* Your objective
Give back each record precisely, pictures excluded.

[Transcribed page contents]
|---|

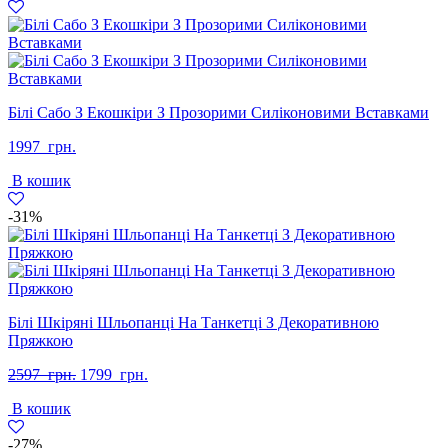
Білі Сабо З Екошкіри З Прозорими Силіконовими Вставками
1997
грн.
В кошик
-31%
Білі Шкіряні Шльопанці На Танкетці З Декоративною
Пряжкою
Оригінальна
Поточна
2597
грн.
1799
грн.
ціна:
ціна:
В кошик
2597
1799
грн..
грн..
-27%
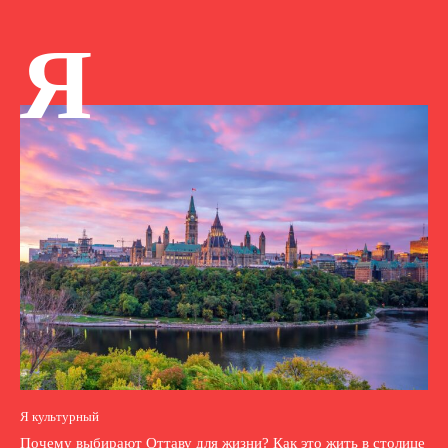
Я
Я культурный
Почему выбирают Оттаву для жизни? Как это жить в столице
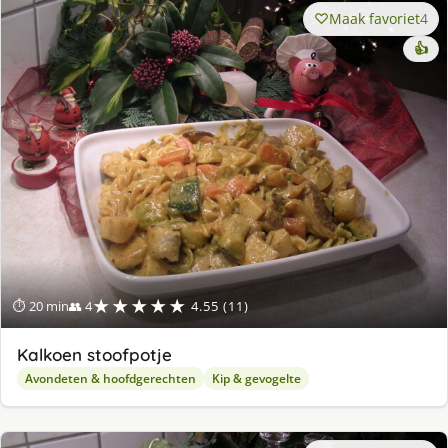
Maak favoriet
4
👍
★★★★★
⏱ 20 min
👥 4
4.55 (11)
Kalkoen stoofpotje
Avondeten & hoofdgerechten
Kip & gevogelte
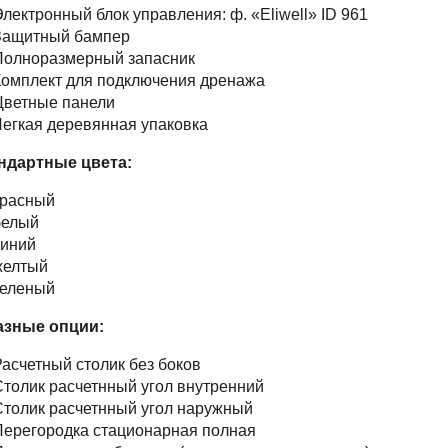
лектронный блок управления: ф. «Eliwell» ID 961
Защитный бампер
Полноразмерный запасник
Комплект для подключения дренажа
Цветные панели
егкая деревянная упаковка
ндартные цвета:
красный
белый
синий
желтый
зеленый
азные опции:
асчетный столик без боков
толик расчетнный угол внутренний
толик расчетнный угол наружный
Перегородка стационарная полная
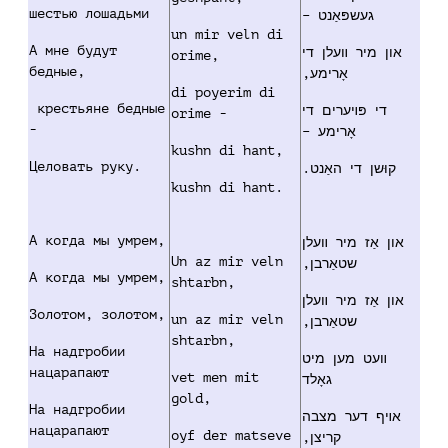
шестью лошадьми
געשפּאַנט –
un mir veln di
А мне будут
און מיר װעלן די
orime,
бедные,
אָרימע,
di poyerim di
крестьяне бедные
די פּױערים די
orime -
-
אָרימע –
kushn di hant,
Целовать руку.
קוּשן די האַנט.
kushn di hant.
А когда мы умрем,
און אַז מיר װעלן
Un az mir veln
שטאַרבן,
А когда мы умрем,
shtarbn,
און אַז מיר װעלן
Золотом, золотом,
un az mir veln
שטאַרבן,
shtarbn,
На надгробии
װעט מען מיט
нацарапают
vet men mit
גאָלד
gold,
На надгробии
אױף דער מצבה
нацарапают
oyf der matseve
קריצן,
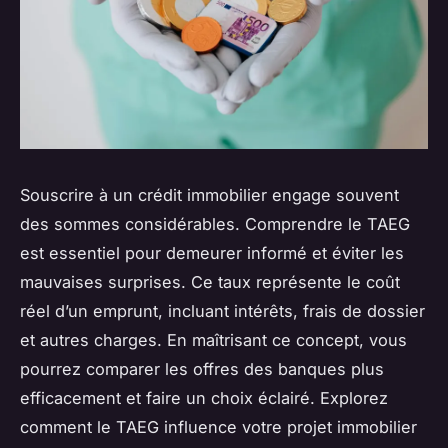
Souscrire à un crédit immobilier engage souvent
des sommes considérables. Comprendre le TAEG
est essentiel pour demeurer informé et éviter les
mauvaises surprises. Ce taux représente le coût
réel d’un emprunt, incluant intérêts, frais de dossier
et autres charges. En maîtrisant ce concept, vous
pourrez comparer les offres des banques plus
efficacement et faire un choix éclairé. Explorez
comment le TAEG influence votre projet immobilier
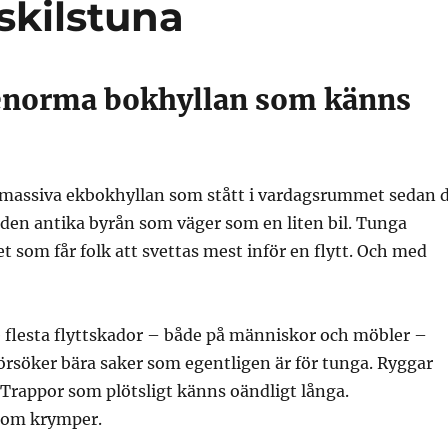
Eskilstuna
enorma bokhyllan som känns
 massiva ekbokhyllan som stått i vardagsrummet sedan 
er den antika byrån som väger som en liten bil. Tunga
et som får folk att svettas mest inför en flytt. Och med
e flesta flyttskador – både på människor och möbler –
 försöker bära saker som egentligen är för tunga. Ryggar
 Trappor som plötsligt känns oändligt långa.
som krymper.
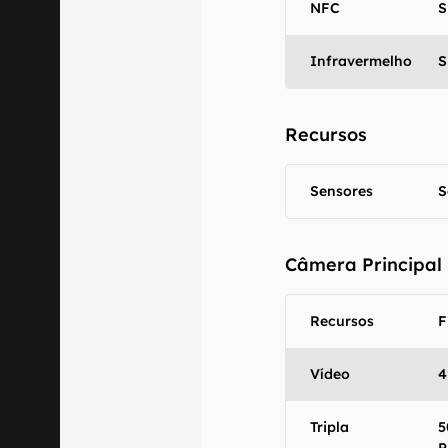
NFC
S
Infravermelho
S
Recursos
Sensores
S
Câmera Principal
Recursos
F
Vídeo
4
Tripla
5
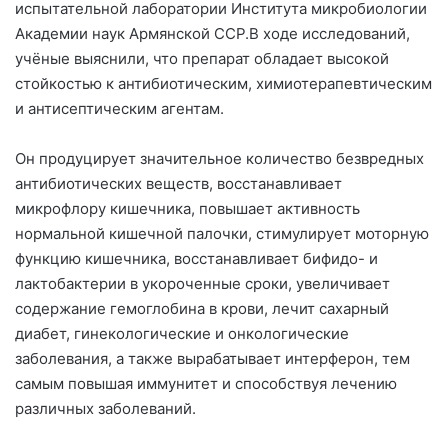
испытательной лаборатории Института микробиологии
Академии наук Армянской ССР.В ходе исследований,
учёные выяснили, что препарат обладает высокой
стойкостью к антибиотическим, химиотерапевтическим
и антисептическим агентам.
Он продуцирует значительное количество безвредных
антибиотических веществ, восстанавливает
микрофлору кишечника, повышает активность
нормальной кишечной палочки, стимулирует моторную
функцию кишечника, восстанавливает бифидо- и
лактобактерии в укороченные сроки, увеличивает
содержание гемоглобина в крови, лечит сахарный
диабет, гинекологические и онкологические
заболевания, а также вырабатывает интерферон, тем
самым повышая иммунитет и способствуя лечению
различных заболеваний.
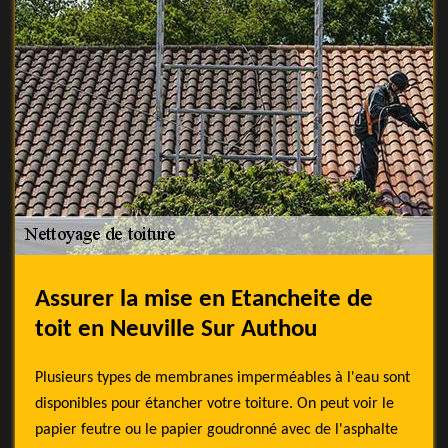
Assurer la mise en Etancheite de
toit en Neuville Sur Authou
Plusieurs types de membranes imperméables à l'eau sont
disponibles pour étancher votre toiture. On peut voir le
papier feutre ou le papier goudronné avec de l'asphalte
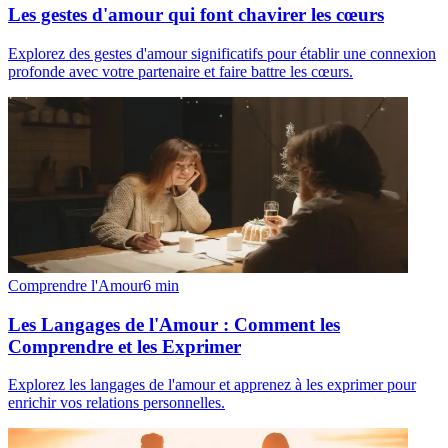
Les gestes d'amour qui font chavirer les cœurs
Explorez des gestes d'amour significatifs pour établir une connexion
profonde avec votre partenaire et faire battre les cœurs.
Comprendre l'Amour
6
min
Les Langages de l'Amour : Comment les
Comprendre et les Exprimer
Explorez les langages de l'amour et apprenez à les exprimer pour
enrichir vos relations personnelles.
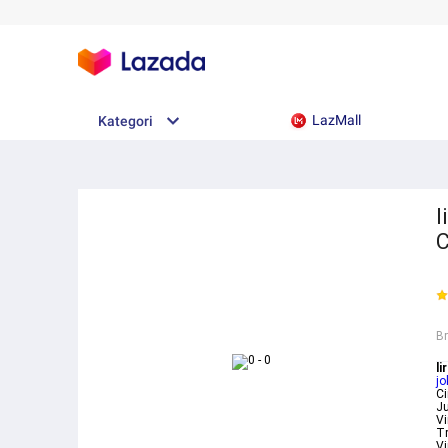
LazMall
Kategori
l
C
B
li
jo
Ci
Ju
Vi
Tr
Vi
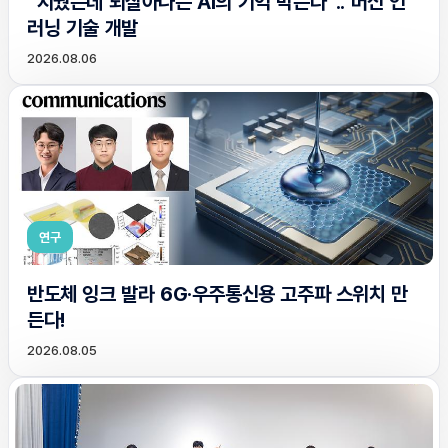
“지웠는데 되살아나는 AI의 기억 막는다”.. 머신 언
러닝 기술 개발
2026.08.06
연구
반도체 잉크 발라 6G·우주통신용 고주파 스위치 만
든다!
2026.08.05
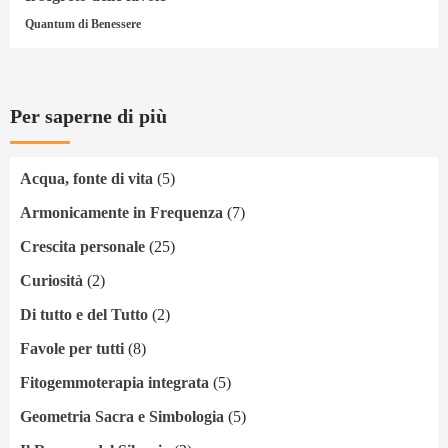
Quantum di Benessere
Per saperne di più
Acqua, fonte di vita
(5)
Armonicamente in Frequenza
(7)
Crescita personale
(25)
Curiosità
(2)
Di tutto e del Tutto
(2)
Favole per tutti
(8)
Fitogemmoterapia integrata
(5)
Geometria Sacra e Simbologia
(5)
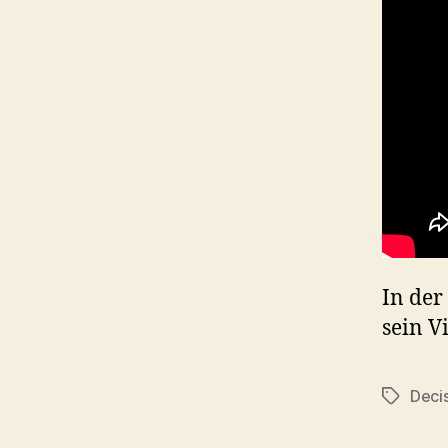
In der
sein 
Deci
Tags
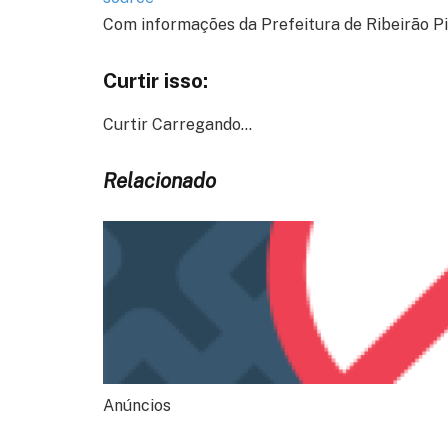
Com informações da Prefeitura de Ribeirão P
Curtir isso:
Curtir
Carregando…
Relacionado
Anúncios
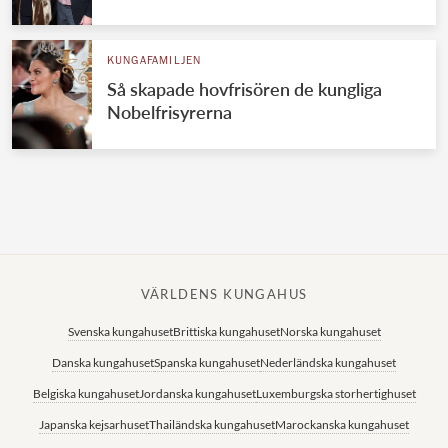
Norska kungahuset
KUNGAFAMILJEN
Danska kungahuset
Så skapade hovfrisören de kungliga
Spanska kungahuset
Nobelfrisyrerna
Nederländska kungahuset
Belgiska kungahuset
Jordanska kungahuset
Luxemburgska storhertighuset
Japanska kejsarhuset
VÄRLDENS KUNGAHUS
Thailändska kungahuset
Svenska kungahuset
Brittiska kungahuset
Norska kungahuset
Marockanska kungahuset
Danska kungahuset
Spanska kungahuset
Nederländska kungahuset
Monacos furstehus
Belgiska kungahuset
Jordanska kungahuset
Luxemburgska storhertighuset
Japanska kejsarhuset
Thailändska kungahuset
Marockanska kungahuset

|---|

* Task response
Білі Сабо З Екошкіри З Прозорими Силіконовими Вставками
1997
грн.
В кошик
-31%
Білі Шкіряні Шльопанці На Танкетці З Декоративною
Пряжкою
Оригінальна
Поточна
2597
грн.
1799
грн.
ціна:
ціна:
В кошик
2597
1799
грн..
грн..
-27%
Я
Я культурный
Почему выбирают Оттаву для жизни? Как это жить в столице
Maak favoriet
4
👍
★★★★★
⏱ 20 min
👥 4
4.55 (11)
Kalkoen stoofpotje
Avondeten & hoofdgerechten
Kip & gevogelte
лектронный блок управления: ф. «Eliwell» ID 961
Защитный бампер
Полноразмерный запасник
Комплект для подключения дренажа
Цветные панели
егкая деревянная упаковка
ндартные цвета:
красный
белый
синий
желтый
зеленый
азные опции:
асчетный столик без боков
толик расчетнный угол внутренний
толик расчетнный угол наружный
Перегородка стационарная полная
шестью лошадьми
געשפּאַנט –
un mir veln di
А мне будут
און מיר װעלן די
orime,
бедные,
אָרימע,
di poyerim di
крестьяне бедные
די פּױערים די
orime -
-
אָרימע –
kushn di hant,
Целовать руку.
קוּשן די האַנט.
kushn di hant.
А когда мы умрем,
און אַז מיר װעלן
Un az mir veln
שטאַרבן,
А когда мы умрем,
shtarbn,
און אַז מיר װעלן
Золотом, золотом,
un az mir veln
שטאַרבן,
shtarbn,
На надгробии
װעט מען מיט
нацарапают
vet men mit
גאָלד
gold,
На надгробии
אױף דער מצבה
нацарапают
oyf der matseve
קריצן,
Souscrire à un crédit immobilier engage souvent
des sommes considérables. Comprendre le TAEG
est essentiel pour demeurer informé et éviter les
mauvaises surprises. Ce taux représente le coût
réel d’un emprunt, incluant intérêts, frais de dossier
et autres charges. En maîtrisant ce concept, vous
pourrez comparer les offres des banques plus
efficacement et faire un choix éclairé. Explorez
comment le TAEG influence votre projet immobilier
Eskilstuna
enorma bokhyllan som känns
 massiva ekbokhyllan som stått i vardagsrummet sedan 
er den antika byrån som väger som en liten bil. Tunga
et som får folk att svettas mest inför en flytt. Och med
e flesta flyttskador – både på människor och möbler –
 försöker bära saker som egentligen är för tunga. Ryggar
 Trappor som plötsligt känns oändligt långa.
som krymper.
NFC
S
Infravermelho
S
Recursos
Sensores
S
Câmera Principal
Recursos
F
Vídeo
4
Tripla
5
испытательной лаборатории Института микробиологии
Академии наук Армянской ССР.В ходе исследований,
учёные выяснили, что препарат обладает высокой
стойкостью к антибиотическим, химиотерапевтическим
и антисептическим агентам.
Он продуцирует значительное количество безвредных
антибиотических веществ, восстанавливает
микрофлору кишечника, повышает активность
нормальной кишечной палочки, стимулирует моторную
функцию кишечника, восстанавливает бифидо- и
лактобактерии в укороченные сроки, увеличивает
содержание гемоглобина в крови, лечит сахарный
диабет, гинекологические и онкологические
заболевания, а также вырабатывает интерферон, тем
самым повышая иммунитет и способствуя лечению
различных заболеваний.
Assurer la mise en Etancheite de
toit en Neuville Sur Authou
Plusieurs types de membranes imperméables à l'eau sont
disponibles pour étancher votre toiture. On peut voir le
papier feutre ou le papier goudronné avec de l'asphalte
Les gestes d'amour qui font chavirer les cœurs
Explorez des gestes d'amour significatifs pour établir une connexion
profonde avec votre partenaire et faire battre les cœurs.
Comprendre l'Amour
6
min
Les Langages de l'Amour : Comment les
Comprendre et les Exprimer
Explorez les langages de l'amour et apprenez à les exprimer pour
enrichir vos relations personnelles.
LazMall
Kategori
l
C
B
li
jo
Ci
Ju
Vi
Tr
Vi
“지웠는데 되살아나는 AI의 기억 막는다”.. 머신 언
러닝 기술 개발
2026.08.06
연구
반도체 잉크 발라 6G·우주통신용 고주파 스위치 만
든다!
2026.08.05
Quantum di Benessere
Per saperne di più
Acqua, fonte di vita
(5)
Armonicamente in Frequenza
(7)
Crescita personale
(25)
Curiosità
(2)
Di tutto e del Tutto
(2)
Favole per tutti
(8)
Fitogemmoterapia integrata
(5)
Geometria Sacra e Simbologia
(5)
In der
sein 
Deci
Tags
Com informações da Prefeitura de Ribeirão P
Curtir isso:
Curtir
Carregando…
Relacionado
Anúncios
Norska kungahuset
KUNGAFAMILJEN
Danska kungahuset
Så skapade hovfrisören de kungliga
Spanska kungahuset
Nobelfrisyrerna
Nederländska kungahuset
Belgiska kungahuset
Jordanska kungahuset
Luxemburgska storhertighuset
Japanska kejsarhuset
VÄRLDENS KUNGAHUS
Thailändska kungahuset
Svenska kungahuset
Brittiska kungahuset
Norska kungahuset
Marockanska kungahuset
Danska kungahuset
Spanska kungahuset
Nederländska kungahuset
Monacos furstehus
Belgiska kungahuset
Jordanska kungahuset
Luxemburgska storhertighuset
Japanska kejsarhuset
Thailändska kungahuset
Marockanska kungahuset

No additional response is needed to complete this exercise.